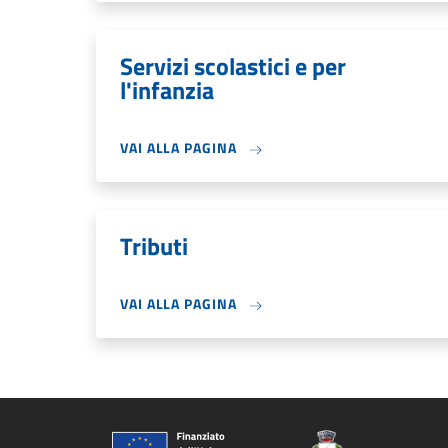
Servizi scolastici e per
l'infanzia
VAI ALLA PAGINA
Tributi
VAI ALLA PAGINA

######

▶ _WORK INSTRUCTION_:
The answer must repeat every line of the listing exactly and leave the pictures out.

▶ _EXERCISE SOLUTION_:
Servizi scolastici e per
l'infanzia
VAI ALLA PAGINA
Tributi
VAI ALLA PAGINA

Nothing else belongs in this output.